● **WHAT NEEDS TO BE DONE**: Each record in the listing below is to be duplicated exactly.

++++++

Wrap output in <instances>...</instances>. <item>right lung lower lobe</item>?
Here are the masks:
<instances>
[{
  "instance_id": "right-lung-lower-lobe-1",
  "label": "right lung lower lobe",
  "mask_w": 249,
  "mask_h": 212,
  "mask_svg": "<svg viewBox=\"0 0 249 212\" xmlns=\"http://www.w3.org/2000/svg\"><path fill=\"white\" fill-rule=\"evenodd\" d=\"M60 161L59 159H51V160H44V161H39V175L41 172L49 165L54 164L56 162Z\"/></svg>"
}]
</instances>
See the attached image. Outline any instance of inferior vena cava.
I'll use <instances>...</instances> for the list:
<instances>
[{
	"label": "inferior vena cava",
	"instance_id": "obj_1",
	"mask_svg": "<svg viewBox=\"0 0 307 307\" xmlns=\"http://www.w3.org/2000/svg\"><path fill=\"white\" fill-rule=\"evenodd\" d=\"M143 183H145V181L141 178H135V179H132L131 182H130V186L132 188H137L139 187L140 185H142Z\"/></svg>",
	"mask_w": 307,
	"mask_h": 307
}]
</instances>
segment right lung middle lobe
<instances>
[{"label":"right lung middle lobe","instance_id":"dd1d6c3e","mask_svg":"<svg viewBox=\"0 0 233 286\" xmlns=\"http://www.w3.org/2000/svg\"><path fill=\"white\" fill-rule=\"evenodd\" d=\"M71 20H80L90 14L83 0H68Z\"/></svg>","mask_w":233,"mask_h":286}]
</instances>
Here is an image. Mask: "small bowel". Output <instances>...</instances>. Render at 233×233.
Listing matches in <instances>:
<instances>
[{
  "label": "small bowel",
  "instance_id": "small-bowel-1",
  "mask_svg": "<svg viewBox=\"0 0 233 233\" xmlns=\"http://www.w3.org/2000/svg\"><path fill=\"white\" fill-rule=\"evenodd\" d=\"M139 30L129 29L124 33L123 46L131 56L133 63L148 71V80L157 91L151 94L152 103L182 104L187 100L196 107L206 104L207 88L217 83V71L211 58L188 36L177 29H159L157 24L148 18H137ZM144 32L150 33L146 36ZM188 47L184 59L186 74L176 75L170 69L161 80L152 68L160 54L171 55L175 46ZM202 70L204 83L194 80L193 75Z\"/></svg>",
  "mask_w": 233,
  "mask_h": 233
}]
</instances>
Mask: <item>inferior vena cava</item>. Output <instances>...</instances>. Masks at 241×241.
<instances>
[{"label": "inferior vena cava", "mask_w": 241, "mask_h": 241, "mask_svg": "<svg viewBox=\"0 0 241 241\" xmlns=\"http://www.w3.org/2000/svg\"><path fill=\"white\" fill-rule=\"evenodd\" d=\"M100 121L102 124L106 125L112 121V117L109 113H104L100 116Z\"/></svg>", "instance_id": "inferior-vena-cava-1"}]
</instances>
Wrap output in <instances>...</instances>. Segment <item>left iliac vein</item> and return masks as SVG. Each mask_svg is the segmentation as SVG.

++++++

● **COMPLETED EXERCISE**:
Wrap output in <instances>...</instances>. <item>right lung lower lobe</item>?
Here are the masks:
<instances>
[{
  "instance_id": "right-lung-lower-lobe-1",
  "label": "right lung lower lobe",
  "mask_w": 249,
  "mask_h": 212,
  "mask_svg": "<svg viewBox=\"0 0 249 212\" xmlns=\"http://www.w3.org/2000/svg\"><path fill=\"white\" fill-rule=\"evenodd\" d=\"M60 161L59 159H51V160H44V161H39V175L41 172L49 165L54 164L56 162Z\"/></svg>"
}]
</instances>
See the attached image. Outline any instance of inferior vena cava.
I'll use <instances>...</instances> for the list:
<instances>
[{
	"label": "inferior vena cava",
	"instance_id": "obj_1",
	"mask_svg": "<svg viewBox=\"0 0 307 307\" xmlns=\"http://www.w3.org/2000/svg\"><path fill=\"white\" fill-rule=\"evenodd\" d=\"M143 183H145V181L141 178H135V179H132L131 182H130V186L132 188H137L139 187L140 185H142Z\"/></svg>",
	"mask_w": 307,
	"mask_h": 307
}]
</instances>
segment right lung middle lobe
<instances>
[{"label":"right lung middle lobe","instance_id":"dd1d6c3e","mask_svg":"<svg viewBox=\"0 0 233 286\" xmlns=\"http://www.w3.org/2000/svg\"><path fill=\"white\" fill-rule=\"evenodd\" d=\"M71 20H80L90 14L83 0H68Z\"/></svg>","mask_w":233,"mask_h":286}]
</instances>
Here is an image. Mask: "small bowel". Output <instances>...</instances>. Render at 233×233.
Listing matches in <instances>:
<instances>
[{
  "label": "small bowel",
  "instance_id": "small-bowel-1",
  "mask_svg": "<svg viewBox=\"0 0 233 233\" xmlns=\"http://www.w3.org/2000/svg\"><path fill=\"white\" fill-rule=\"evenodd\" d=\"M139 30L129 29L124 33L123 46L131 56L133 63L148 71V80L157 91L151 94L152 103L182 104L187 100L196 107L206 104L207 88L217 83V71L211 58L188 36L177 29H159L157 24L148 18H137ZM144 32L150 33L146 36ZM188 47L184 59L186 74L176 75L170 69L161 80L152 68L160 54L171 55L175 46ZM202 70L204 83L194 80L193 75Z\"/></svg>",
  "mask_w": 233,
  "mask_h": 233
}]
</instances>
Mask: <item>inferior vena cava</item>. Output <instances>...</instances>. Masks at 241×241.
<instances>
[{"label": "inferior vena cava", "mask_w": 241, "mask_h": 241, "mask_svg": "<svg viewBox=\"0 0 241 241\" xmlns=\"http://www.w3.org/2000/svg\"><path fill=\"white\" fill-rule=\"evenodd\" d=\"M100 121L102 124L106 125L112 121V117L109 113H104L100 116Z\"/></svg>", "instance_id": "inferior-vena-cava-1"}]
</instances>
Wrap output in <instances>...</instances>. Segment <item>left iliac vein</item> and return masks as SVG. Each mask_svg is the segmentation as SVG.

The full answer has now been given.